Vay arkadaş bu kadar adaletsizlik, bu kadar adam seçmece, bu kadar yandaşçılık, bu kadar acayiplik olur.

Çivisi çıktı artık.

Ayasofya açılışında pandemi yok, karedeniz mitinglerinde yok.

AKP milletvekili düğünlerinde yok, Haliç'te 100 bin yeni üye toplantısında yok.

İzmir'de basın açıklamasında var...

Sadece yandaş gelsin... Bahane belli pandemi...

Zaten açıklanan hiç bir değere hiç birimiz inanmıyoruz.

En azından söyleyenden daha çok onurluyuz.

İnanmamaya devam ediyoruz...

Sayılan ajanslar “A” dese alfabeye dört kere daha bakıyoruz...

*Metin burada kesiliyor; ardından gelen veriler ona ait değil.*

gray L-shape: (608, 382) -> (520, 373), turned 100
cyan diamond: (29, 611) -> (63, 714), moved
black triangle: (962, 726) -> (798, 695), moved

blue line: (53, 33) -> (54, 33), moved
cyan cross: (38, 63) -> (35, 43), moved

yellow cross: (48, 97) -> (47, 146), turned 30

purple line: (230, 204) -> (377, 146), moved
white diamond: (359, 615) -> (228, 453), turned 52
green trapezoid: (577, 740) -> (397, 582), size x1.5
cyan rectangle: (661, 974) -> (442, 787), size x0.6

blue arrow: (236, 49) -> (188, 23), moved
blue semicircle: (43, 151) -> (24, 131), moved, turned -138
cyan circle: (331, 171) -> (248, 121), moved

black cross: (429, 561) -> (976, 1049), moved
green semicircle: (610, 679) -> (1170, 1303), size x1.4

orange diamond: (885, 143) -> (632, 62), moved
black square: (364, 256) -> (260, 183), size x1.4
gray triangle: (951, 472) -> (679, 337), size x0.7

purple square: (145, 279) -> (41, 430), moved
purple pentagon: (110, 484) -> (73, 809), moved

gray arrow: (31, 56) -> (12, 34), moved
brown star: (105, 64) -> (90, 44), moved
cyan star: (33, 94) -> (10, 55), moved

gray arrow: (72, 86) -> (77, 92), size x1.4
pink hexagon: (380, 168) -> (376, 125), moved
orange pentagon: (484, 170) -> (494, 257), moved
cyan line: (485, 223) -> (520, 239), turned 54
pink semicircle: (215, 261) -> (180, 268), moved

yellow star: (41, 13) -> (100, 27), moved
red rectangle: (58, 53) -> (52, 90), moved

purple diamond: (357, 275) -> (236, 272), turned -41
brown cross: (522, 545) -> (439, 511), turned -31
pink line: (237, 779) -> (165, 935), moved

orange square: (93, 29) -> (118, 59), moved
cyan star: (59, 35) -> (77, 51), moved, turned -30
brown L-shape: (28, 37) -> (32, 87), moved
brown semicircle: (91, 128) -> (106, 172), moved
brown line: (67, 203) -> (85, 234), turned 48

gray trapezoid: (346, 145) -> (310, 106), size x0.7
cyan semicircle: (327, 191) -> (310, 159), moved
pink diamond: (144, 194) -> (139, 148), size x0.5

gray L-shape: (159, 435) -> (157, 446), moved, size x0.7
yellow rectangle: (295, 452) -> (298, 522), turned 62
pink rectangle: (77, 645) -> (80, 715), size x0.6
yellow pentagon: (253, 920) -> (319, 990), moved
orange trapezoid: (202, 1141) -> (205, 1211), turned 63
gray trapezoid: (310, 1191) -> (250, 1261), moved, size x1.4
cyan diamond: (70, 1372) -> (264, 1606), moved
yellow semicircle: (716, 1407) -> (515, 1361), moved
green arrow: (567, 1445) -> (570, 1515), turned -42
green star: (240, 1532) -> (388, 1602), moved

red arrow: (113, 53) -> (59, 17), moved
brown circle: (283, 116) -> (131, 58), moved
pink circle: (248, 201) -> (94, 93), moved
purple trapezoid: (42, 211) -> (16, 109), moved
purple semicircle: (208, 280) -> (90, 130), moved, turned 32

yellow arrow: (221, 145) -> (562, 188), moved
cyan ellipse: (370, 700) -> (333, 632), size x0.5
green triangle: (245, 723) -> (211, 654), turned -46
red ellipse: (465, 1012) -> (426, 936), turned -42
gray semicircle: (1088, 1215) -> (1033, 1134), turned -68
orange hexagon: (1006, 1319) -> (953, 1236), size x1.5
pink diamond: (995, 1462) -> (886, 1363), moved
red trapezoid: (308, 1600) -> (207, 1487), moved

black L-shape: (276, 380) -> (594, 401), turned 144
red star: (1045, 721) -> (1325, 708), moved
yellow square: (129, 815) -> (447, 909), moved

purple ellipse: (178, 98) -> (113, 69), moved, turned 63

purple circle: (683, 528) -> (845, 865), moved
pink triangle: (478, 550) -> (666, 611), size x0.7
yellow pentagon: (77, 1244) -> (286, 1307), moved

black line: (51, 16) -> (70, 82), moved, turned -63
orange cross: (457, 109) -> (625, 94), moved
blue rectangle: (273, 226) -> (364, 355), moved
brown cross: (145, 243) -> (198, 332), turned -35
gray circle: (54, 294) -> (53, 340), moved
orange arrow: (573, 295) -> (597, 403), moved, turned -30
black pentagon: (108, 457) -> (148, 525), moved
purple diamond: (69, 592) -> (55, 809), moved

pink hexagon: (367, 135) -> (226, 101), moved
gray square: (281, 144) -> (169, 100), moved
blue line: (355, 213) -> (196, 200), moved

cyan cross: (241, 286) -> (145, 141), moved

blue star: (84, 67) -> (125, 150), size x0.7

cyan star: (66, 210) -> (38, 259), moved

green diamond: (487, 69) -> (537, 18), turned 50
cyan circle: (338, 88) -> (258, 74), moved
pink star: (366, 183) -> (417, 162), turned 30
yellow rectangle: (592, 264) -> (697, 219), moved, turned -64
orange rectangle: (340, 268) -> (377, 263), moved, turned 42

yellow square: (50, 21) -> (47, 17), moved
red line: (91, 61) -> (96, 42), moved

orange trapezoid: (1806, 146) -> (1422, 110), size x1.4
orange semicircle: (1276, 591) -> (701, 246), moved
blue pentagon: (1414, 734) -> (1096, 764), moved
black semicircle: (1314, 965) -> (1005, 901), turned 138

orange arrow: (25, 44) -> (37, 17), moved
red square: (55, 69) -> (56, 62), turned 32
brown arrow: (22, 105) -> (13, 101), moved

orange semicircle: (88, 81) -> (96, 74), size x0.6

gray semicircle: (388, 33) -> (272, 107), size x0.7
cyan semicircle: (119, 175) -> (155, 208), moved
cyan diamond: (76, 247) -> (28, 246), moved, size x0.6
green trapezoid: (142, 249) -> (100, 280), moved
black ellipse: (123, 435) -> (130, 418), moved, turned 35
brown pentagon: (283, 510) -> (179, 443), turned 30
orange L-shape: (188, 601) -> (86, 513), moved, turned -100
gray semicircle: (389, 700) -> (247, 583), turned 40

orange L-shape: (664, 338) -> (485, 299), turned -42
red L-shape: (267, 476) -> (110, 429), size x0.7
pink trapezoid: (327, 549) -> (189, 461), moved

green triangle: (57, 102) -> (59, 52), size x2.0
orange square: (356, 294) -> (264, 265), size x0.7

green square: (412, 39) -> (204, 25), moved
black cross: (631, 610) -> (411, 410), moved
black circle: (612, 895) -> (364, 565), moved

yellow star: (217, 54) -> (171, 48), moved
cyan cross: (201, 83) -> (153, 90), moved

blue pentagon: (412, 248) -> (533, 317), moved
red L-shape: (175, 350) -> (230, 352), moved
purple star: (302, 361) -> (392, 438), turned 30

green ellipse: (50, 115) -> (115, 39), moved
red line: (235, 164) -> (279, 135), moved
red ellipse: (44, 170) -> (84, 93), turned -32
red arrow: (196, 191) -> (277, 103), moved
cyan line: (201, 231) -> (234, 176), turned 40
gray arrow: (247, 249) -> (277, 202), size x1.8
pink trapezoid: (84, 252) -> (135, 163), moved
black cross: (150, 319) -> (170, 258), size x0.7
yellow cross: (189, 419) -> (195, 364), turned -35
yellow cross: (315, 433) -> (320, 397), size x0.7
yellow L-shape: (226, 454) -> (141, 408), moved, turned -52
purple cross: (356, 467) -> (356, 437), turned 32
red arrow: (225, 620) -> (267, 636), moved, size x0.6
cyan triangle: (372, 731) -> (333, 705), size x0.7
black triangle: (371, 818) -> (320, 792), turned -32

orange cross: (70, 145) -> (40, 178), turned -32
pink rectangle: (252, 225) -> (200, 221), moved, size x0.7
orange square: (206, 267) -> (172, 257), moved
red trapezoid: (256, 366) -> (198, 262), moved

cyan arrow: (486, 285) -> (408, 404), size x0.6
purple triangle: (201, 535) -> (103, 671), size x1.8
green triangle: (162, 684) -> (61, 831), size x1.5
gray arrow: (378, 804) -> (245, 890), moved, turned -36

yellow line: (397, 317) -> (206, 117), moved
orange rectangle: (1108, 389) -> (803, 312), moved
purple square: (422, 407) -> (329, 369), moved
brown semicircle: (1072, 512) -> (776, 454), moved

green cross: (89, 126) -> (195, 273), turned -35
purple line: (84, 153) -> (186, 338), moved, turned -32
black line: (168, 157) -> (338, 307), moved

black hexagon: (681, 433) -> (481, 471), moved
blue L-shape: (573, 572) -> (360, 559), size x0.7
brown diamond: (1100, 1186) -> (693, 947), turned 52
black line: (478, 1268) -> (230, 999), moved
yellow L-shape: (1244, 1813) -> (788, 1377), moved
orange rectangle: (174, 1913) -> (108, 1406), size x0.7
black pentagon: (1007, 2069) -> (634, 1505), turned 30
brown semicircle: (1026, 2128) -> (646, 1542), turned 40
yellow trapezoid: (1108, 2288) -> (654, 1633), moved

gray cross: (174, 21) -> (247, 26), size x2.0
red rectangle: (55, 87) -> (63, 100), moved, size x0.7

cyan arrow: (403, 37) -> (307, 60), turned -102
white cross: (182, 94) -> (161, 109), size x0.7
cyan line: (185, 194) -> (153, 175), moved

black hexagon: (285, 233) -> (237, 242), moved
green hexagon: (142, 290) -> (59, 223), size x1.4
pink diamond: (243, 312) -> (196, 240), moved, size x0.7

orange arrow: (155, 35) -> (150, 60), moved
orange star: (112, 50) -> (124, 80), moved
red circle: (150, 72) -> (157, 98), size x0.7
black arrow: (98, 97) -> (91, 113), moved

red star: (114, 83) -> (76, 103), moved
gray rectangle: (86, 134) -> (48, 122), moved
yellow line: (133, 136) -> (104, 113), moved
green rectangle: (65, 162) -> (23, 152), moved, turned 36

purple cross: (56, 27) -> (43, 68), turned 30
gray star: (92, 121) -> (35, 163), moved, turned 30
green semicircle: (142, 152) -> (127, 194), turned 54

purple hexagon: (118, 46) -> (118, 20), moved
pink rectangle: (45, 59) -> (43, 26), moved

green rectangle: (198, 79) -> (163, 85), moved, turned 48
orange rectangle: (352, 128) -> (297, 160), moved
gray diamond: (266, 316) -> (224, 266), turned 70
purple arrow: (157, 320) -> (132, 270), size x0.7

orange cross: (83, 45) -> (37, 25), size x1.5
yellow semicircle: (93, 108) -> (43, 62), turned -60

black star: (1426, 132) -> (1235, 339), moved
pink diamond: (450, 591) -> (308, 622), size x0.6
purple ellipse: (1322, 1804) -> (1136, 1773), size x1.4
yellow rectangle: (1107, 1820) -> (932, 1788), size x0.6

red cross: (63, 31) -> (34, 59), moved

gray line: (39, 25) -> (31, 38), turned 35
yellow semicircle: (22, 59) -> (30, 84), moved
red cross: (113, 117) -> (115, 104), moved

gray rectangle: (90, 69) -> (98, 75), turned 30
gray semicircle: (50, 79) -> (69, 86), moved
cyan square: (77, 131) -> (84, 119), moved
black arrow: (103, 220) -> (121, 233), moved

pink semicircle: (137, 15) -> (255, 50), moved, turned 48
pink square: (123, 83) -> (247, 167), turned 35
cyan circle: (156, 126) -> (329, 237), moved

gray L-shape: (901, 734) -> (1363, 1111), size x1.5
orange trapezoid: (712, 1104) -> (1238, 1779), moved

Kendin çal kendin oyna Sayın Bakan, kendin çal kendin oyna...

***

Yuh sana TGRT

Şu camiden çav bella çalınması konusu.

Haftalar önce bunu yapanı yakalayamayacaklarını söylemiştim.

Hayatta bulamazlar...

Ama günah keçisi diye Banu Özdemir'i buldular ya...

Banu, paylaştığı twit nedeniyle geçen hafta içinde mahkemeye çıktı.

TGRT televizyonu haberi;

“Çav bella sanığı” diye verdi ya...

Haberi takla attırıp, camiden yayın yapan Banu imiş gibi verdi ya...

Pes diyorum pes...

Yuh diyorum yuh...

İftira en büyük günahlardandır, ey dindar kardeşim...

En büyük günahlardandır gıybet...

DELİ ZİYA ;

”Kaçayım buralardan diyorum, aklıma Müge Anlı geliyor, tırsıyorum.”